Output after basic pipeline

HoG features

Precision Recall curve

Example of detection on the test set

EXTRA/GRADUATE CREDIT

HARD NEGATIVE MINING

The 'run_detector' function was modified to run the detector on the images in 'non_face_scn_path', and keep all of the features above some confidence level. That is, we are taking into account the features of all non faces that have been detected as faces, falsely by the detector. These features are then appended to the random negative features obtained previously and the SVM is retrained.

Comparison of results with and without hard mining for k = 6

Without hard mining

With hard mining

Example of detection on the test set after negative hard mining

As we can see, the number of false positives has reduced significantly after negative hard mining.

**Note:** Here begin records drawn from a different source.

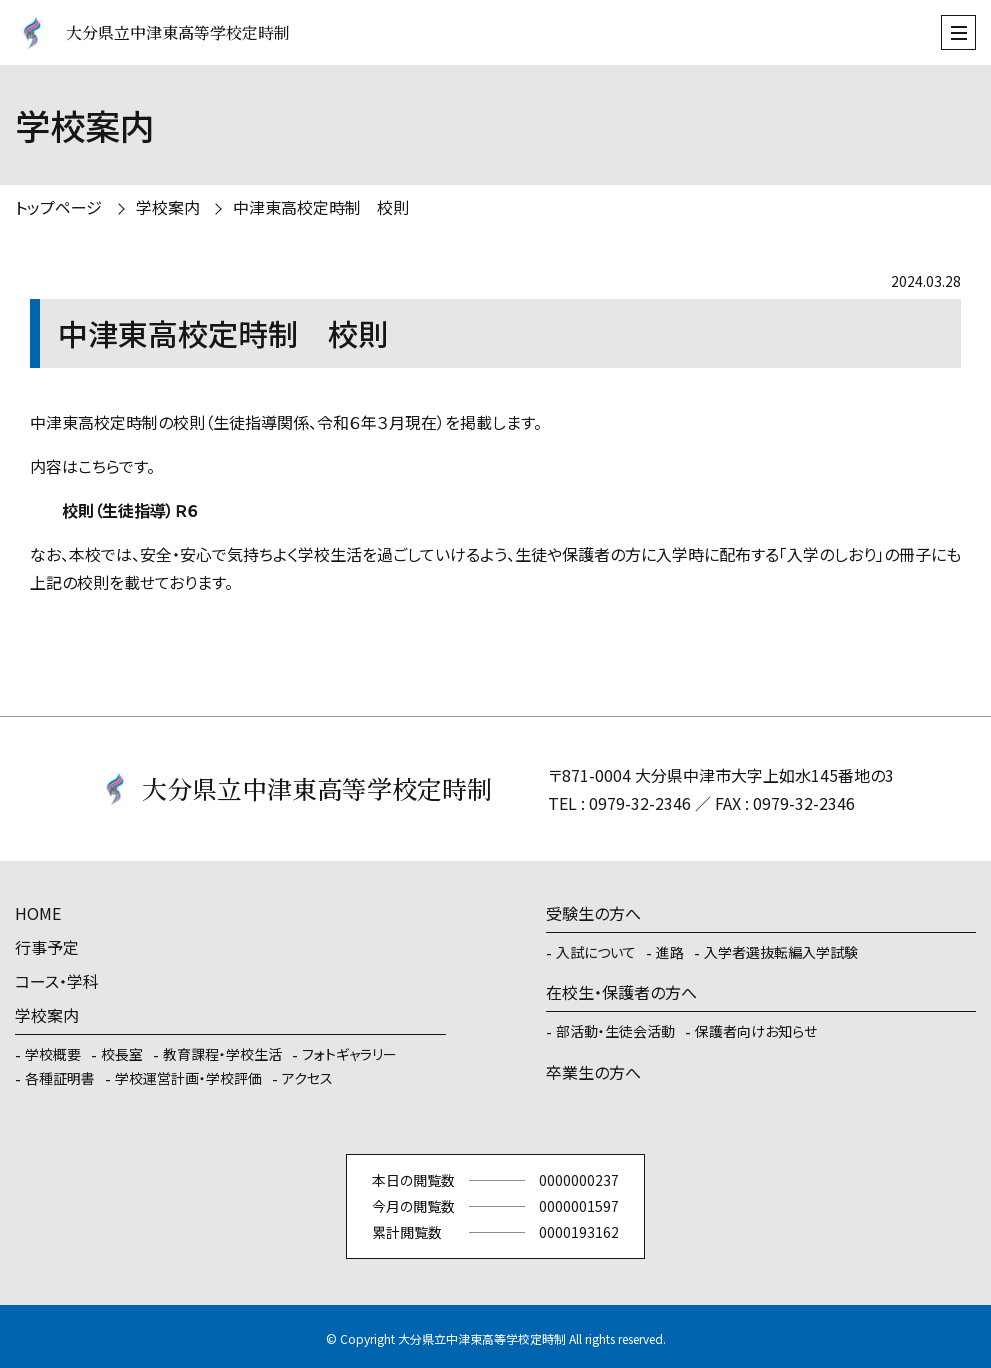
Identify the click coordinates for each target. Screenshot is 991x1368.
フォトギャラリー (349, 1054)
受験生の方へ (593, 913)
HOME (38, 913)
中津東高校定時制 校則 (321, 207)
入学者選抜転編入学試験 (781, 952)
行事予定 (47, 947)
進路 (670, 952)
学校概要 (53, 1054)
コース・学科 (57, 981)
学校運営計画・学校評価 (188, 1078)
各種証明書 (60, 1078)
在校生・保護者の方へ (621, 992)
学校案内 (168, 207)
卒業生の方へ (593, 1072)
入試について (596, 952)
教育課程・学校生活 (222, 1054)
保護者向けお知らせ (756, 1031)
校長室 (122, 1054)
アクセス (307, 1078)
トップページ (58, 207)
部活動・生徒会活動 (615, 1031)
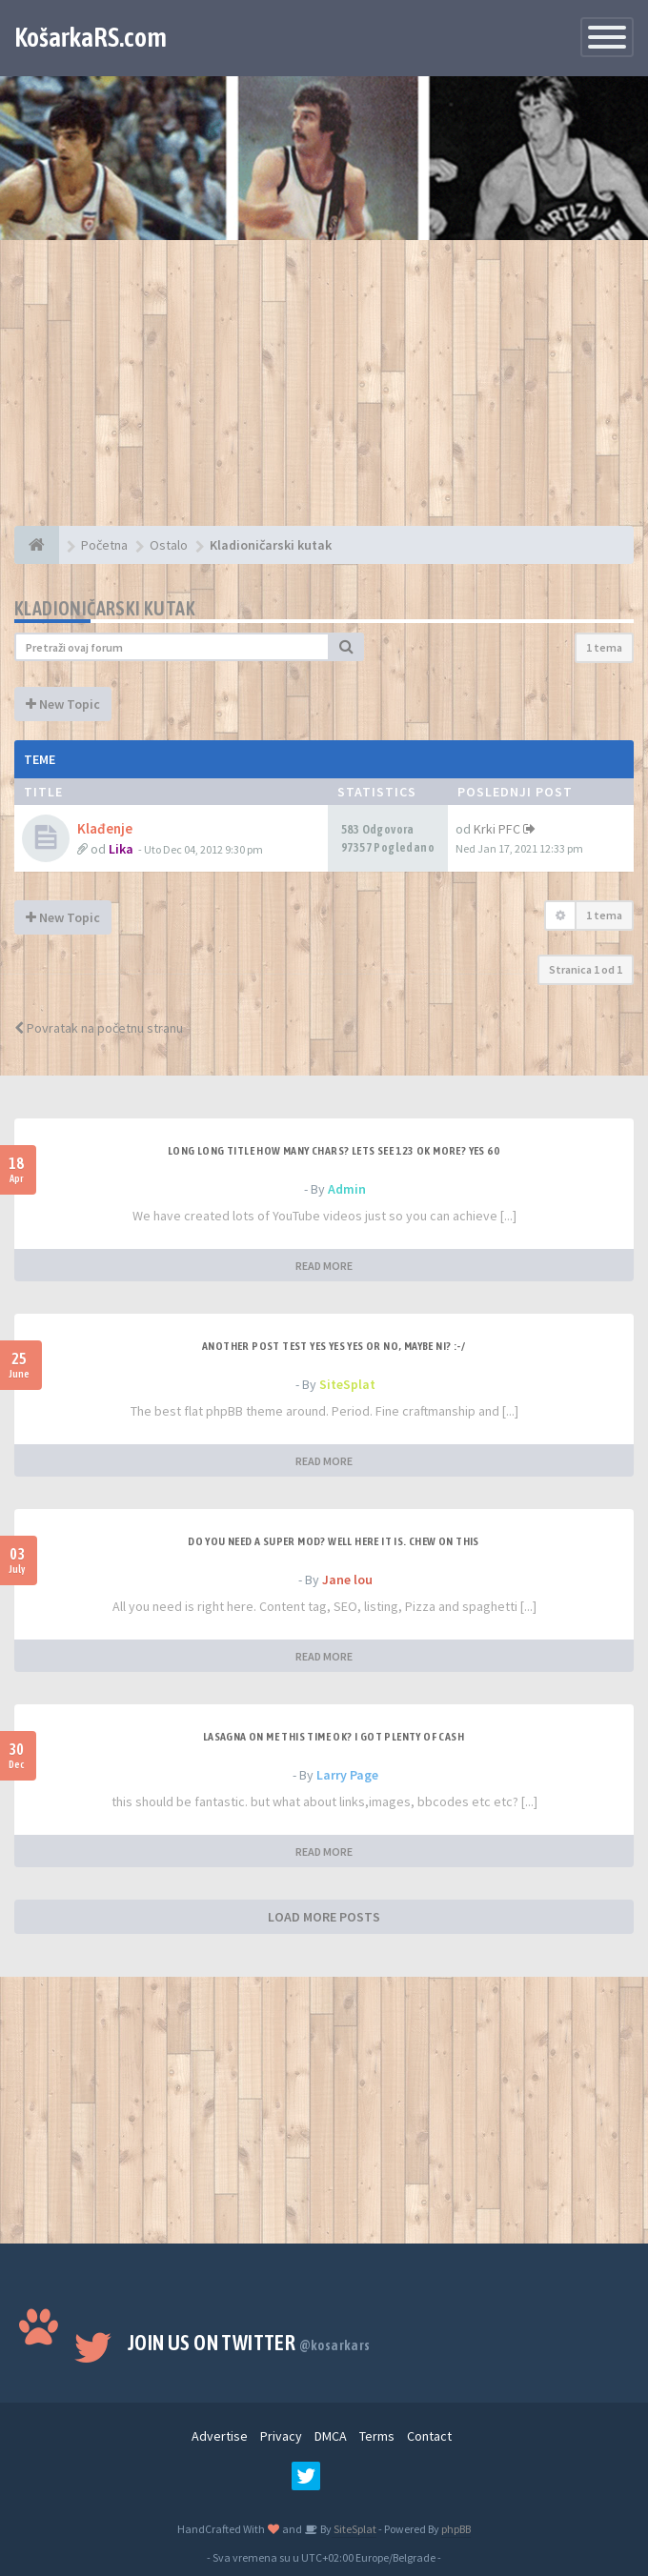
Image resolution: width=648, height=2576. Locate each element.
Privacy (281, 2436)
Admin (347, 1188)
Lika (121, 848)
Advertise (220, 2436)
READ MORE (324, 1265)
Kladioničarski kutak (104, 608)
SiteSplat (347, 1384)
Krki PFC (497, 828)
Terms (377, 2436)
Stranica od (585, 969)
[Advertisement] (324, 392)
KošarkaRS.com (90, 37)
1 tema (604, 647)
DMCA (330, 2436)
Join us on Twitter (249, 2342)
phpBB (456, 2529)
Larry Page (347, 1774)
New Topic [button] (63, 704)
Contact (429, 2436)
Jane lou (347, 1579)
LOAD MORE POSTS (324, 1916)
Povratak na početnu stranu (98, 1027)
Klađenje (104, 828)
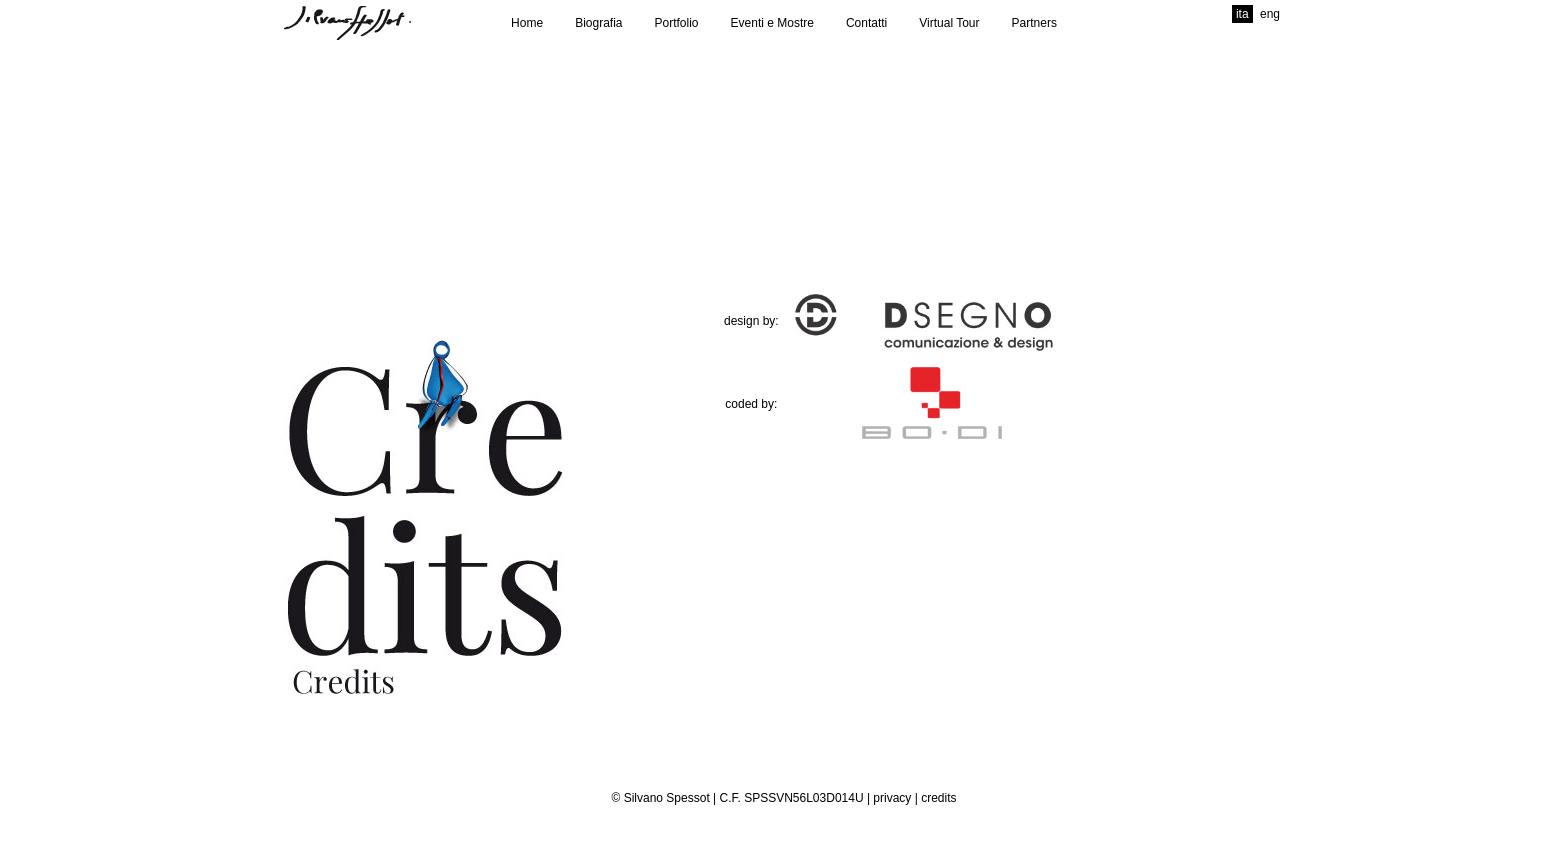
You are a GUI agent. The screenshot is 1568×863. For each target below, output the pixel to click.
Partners (1034, 23)
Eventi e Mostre (772, 23)
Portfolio (677, 23)
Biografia (598, 23)
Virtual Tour (949, 23)
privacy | (897, 798)
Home (527, 23)
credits (938, 798)
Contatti (866, 23)
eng (1270, 14)
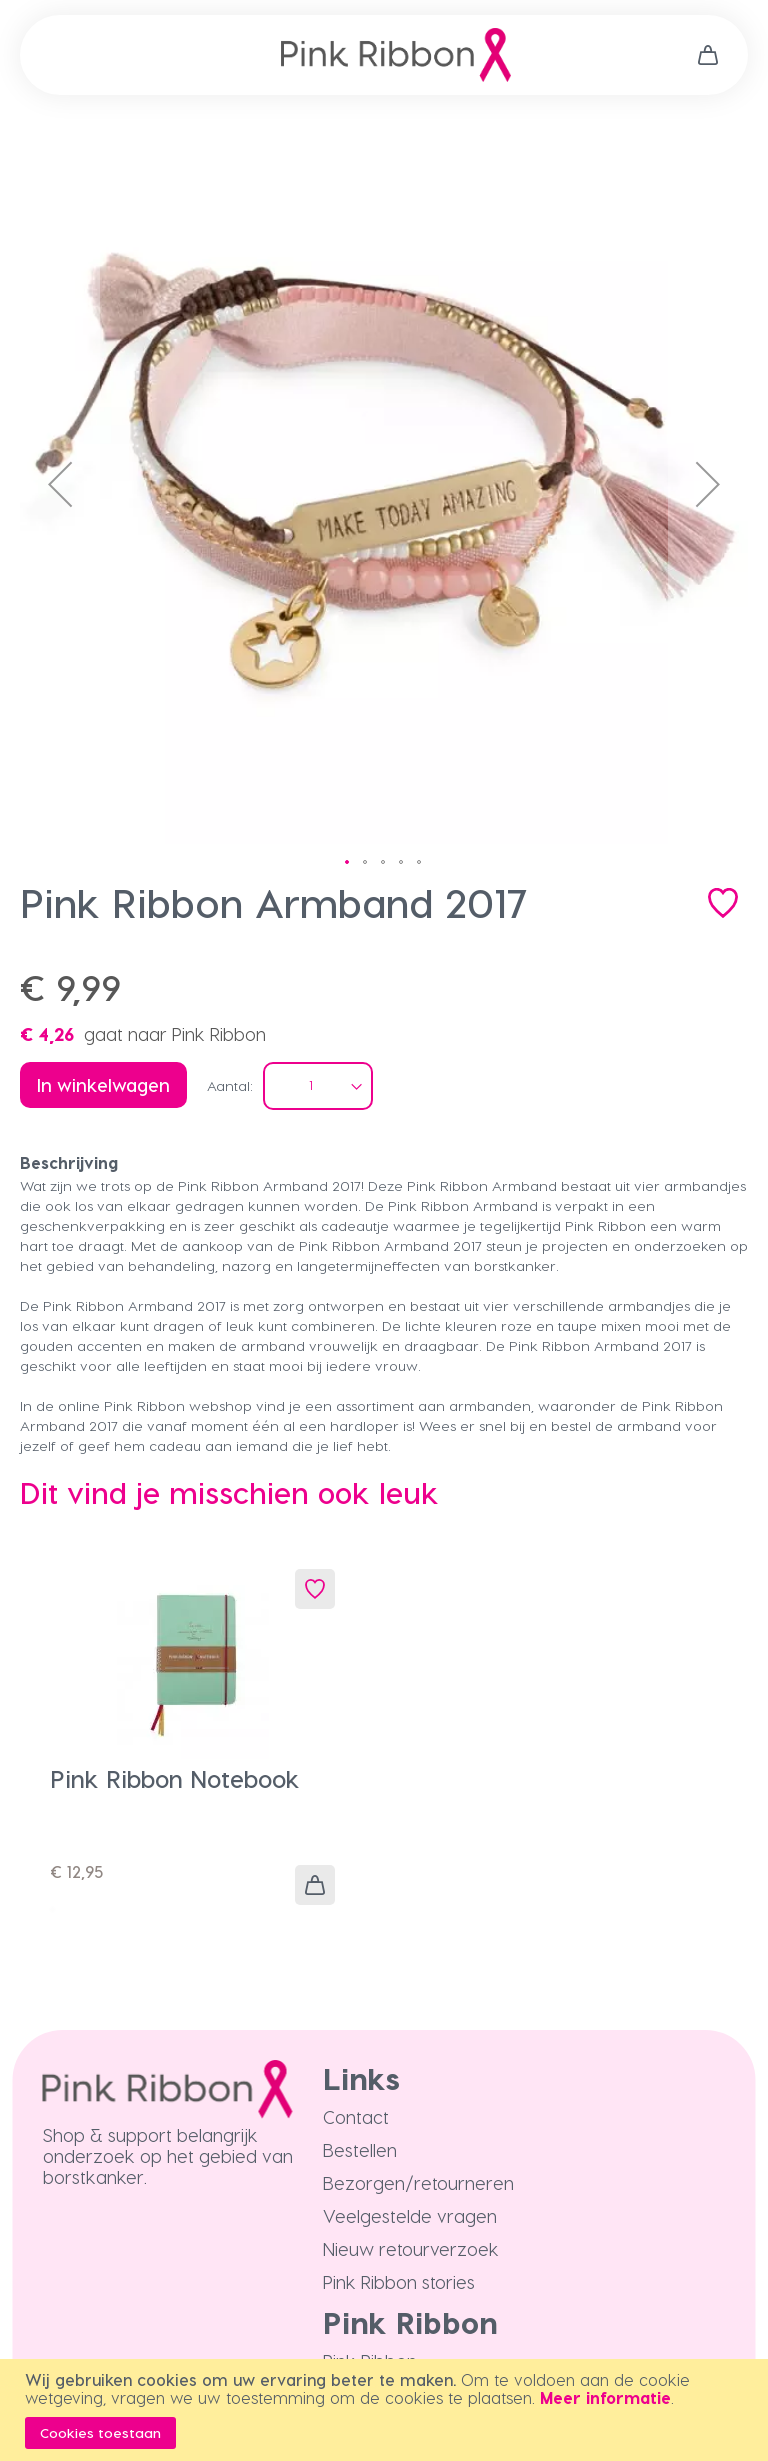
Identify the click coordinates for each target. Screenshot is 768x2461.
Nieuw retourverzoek (411, 2248)
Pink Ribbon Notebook (175, 1778)
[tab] (384, 1163)
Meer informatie (605, 2397)
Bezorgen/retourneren (418, 2182)
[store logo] (396, 55)
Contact (356, 2116)
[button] (60, 484)
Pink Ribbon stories (399, 2281)
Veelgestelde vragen (410, 2215)
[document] (386, 2410)
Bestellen (360, 2149)
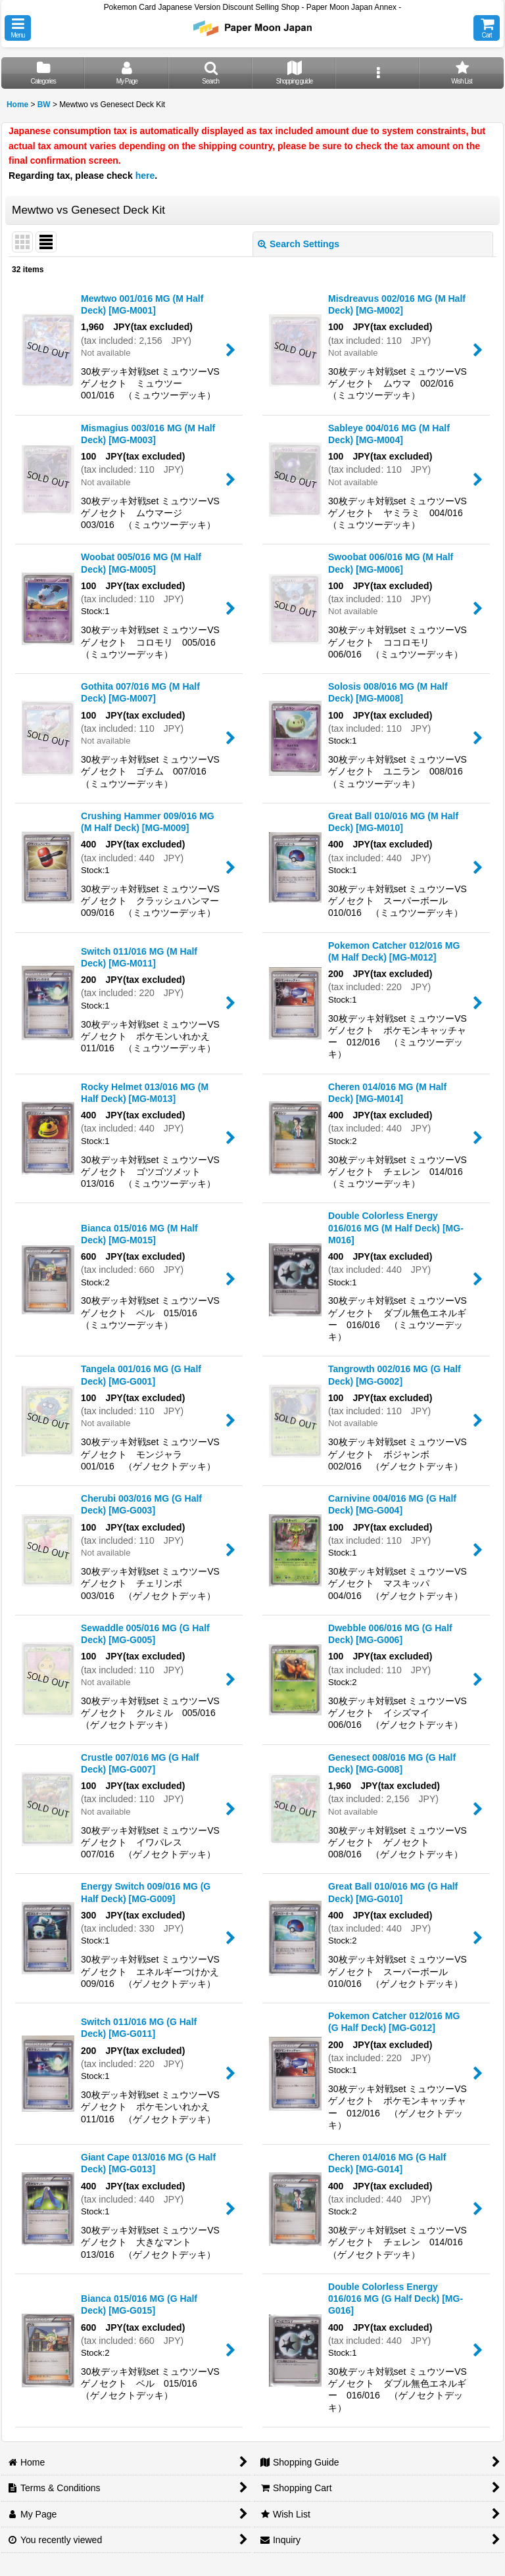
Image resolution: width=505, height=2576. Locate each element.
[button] (18, 28)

MIRRORING, ROTATING IMAGE AND OBTAINING POSITIVE FEATURES

The image is flipped, rotated and the positive features are taken. This allows detectiom of even tilted faces

The sliding window protocol works efficiently in detecting faces. However, all the faces might sometime not be detected clearly and the number of false positives might sometime be very high. Hence, the parameters such as lambda, confidence, number of samples, training data etc influence the accuracy to a large extent and must be tuned properly. The accuracy improves as one increases the number of positive and negative features ( using hard negative mining).